One cannot forget the circumstances India forced the Indo-Lanka Accord on the latter. That agreement finalised at the height of the US-Soviet cold war encompassed the Trincomalee Oil Tank Farm. Today, US-India relations have reached zenith whereas at the time of the Indo-Lanka Accord India was seen as being much closer to the Soviet Union and constantly feared the US using Sri Lanka as a platform to destabilise the country. The letters exchanged between Rajiv Gandhi and JRJ agreed on the restoration and operation of the Trincomalee Oil Tank Farm as a joint venture. With the latest agreement, India has consolidated its position in the strategic port city of Trincomalee close on the heels of politically influential Adani Group’s investment at the Colombo port. Gujarat-headquartered company signed a Build, Operate, Transfer (BOT) agreement with Sri Lanka’s largest listed company John Keells Holdings and the Sri Lanka Ports Authority (SLPA) to jointly develop the Colombo West International Container Terminal (CWICT) at the Colombo Port, situated amidst one of the busiest shipping routes in the world. China has secured a terminal of its own during the previous Rajapaksa administration as the war was raging with hardly any other investor showing interest and during the Yahapalana administration won a 99-year lease on the Hambantota port. Controversy surrounds the Hambantota port deal, too. Arjuna Ranatunga, who had served as the Ports and Shipping Minister at that time had to give up the portfolio as he didn’t agree with the terms. The then President Maithripala Sirisena and Premier Ranil Wickremesinghe brought in SLFPer Mahinda Samarasinghe as the Ports and Shipping Minister to put the finishing touches to it. Having finalised the agreement in 2017, Samarasinghe switched his allegiance to the SLFP in the run-up to the last parliamentary election in August 2020. The one-time UNPer recently gave up his Kalutara District parliamentary seat to receive appointment as Sri Lanka’s Ambassador in Washington.

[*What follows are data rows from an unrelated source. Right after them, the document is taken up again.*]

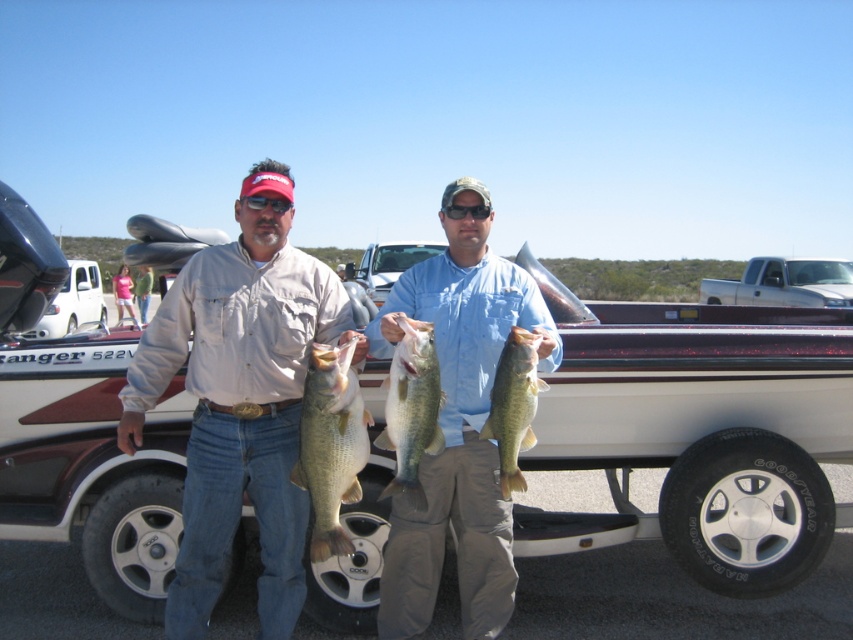 The image size is (853, 640). I want to click on white plastic boat at center, so click(701, 436).

Can you confirm if white plastic boat at center is positioned to the right of greenish-yellow flesh at center?

Yes, white plastic boat at center is to the right of greenish-yellow flesh at center.

Locate an element on the screen. The width and height of the screenshot is (853, 640). white plastic boat at center is located at coordinates (701, 436).

Can you confirm if matte khaki shirt at center is positioned to the right of greenish-yellow flesh at center?

Incorrect, matte khaki shirt at center is not on the right side of greenish-yellow flesh at center.

Is point (247, 490) positioned before point (498, 456)?

That is False.

This screenshot has width=853, height=640. I want to click on matte khaki shirt at center, so click(241, 400).

Who is positioned more to the left, white plastic boat at center or greenish-blue scales at center?

greenish-blue scales at center is more to the left.

Who is shorter, white plastic boat at center or greenish-blue scales at center?

Standing shorter between the two is white plastic boat at center.

Who is more forward, (109, 572) or (461, 582)?

Point (461, 582)

This screenshot has width=853, height=640. I want to click on white plastic boat at center, so click(701, 436).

Former PM Wickremesinghe, FM Prof. Peiris, Minister Namal Rajapaksa and Chinese Ambassador to Colombo Qi Zhenhong at the launch of Sri Lanka China Friendship Sailing Cup at the Port City last Sunday (pics courtesy PM Media)

Wijeyadasa strikes discordant note

 In spite of China and Sri Lanka enjoying excellent relations and the latter regularly referring to China as an all-weather friend, there had been a number of contentious issues. The Island had an opportunity to raise some of them with Ambassador Qi Zhenhong during last Sunday’s meeting. Reference was made to accusations made by the then Finance Minister Ravi Karunanayake as regards China taking advantage of Sri Lanka, dispute over contaminated carbonic fertiliser consignment that had to be settled by paying USD 6.7 mn to the Chinese firm concerned and SLPP lawmaker Wijeyadasa Rajapakse’s fiery letter to the Chinese President Xi Jinping. There hadn’t been a previous instance of a lawmaker writing to the Chinese leader through its Ambassador in Colombo. Ambassador Qi Zhenhong dismissed Rajapakse’s concerns over China changing its strategy vis-a-vis Sri Lanka in the wake of the high profile ‘One Belt One Road’ (OBOR) project meant to improving connectivity and cooperation among multiple countries spread across the continents of Asia, Africa, and Europe. One-time Justice Minister and former President of the Bar Association of Sri Lanka (BASL) accused China of following an agenda intended to destroy Sri Lanka’s relations with the US, the UK, India, Japan, Korea, Australia and in time to come Russia.

Lawmaker Rajapakse’s stand cannot be examined without taking his call during the previous administration to rescind the Sri Lanka-China agreement on the Hambantota port through the intervention of the Parliament. That call was made in his capacity as a UNP Member of Parliament, whereas he wrote the January 3 dated letter as an SLPP lawmaker.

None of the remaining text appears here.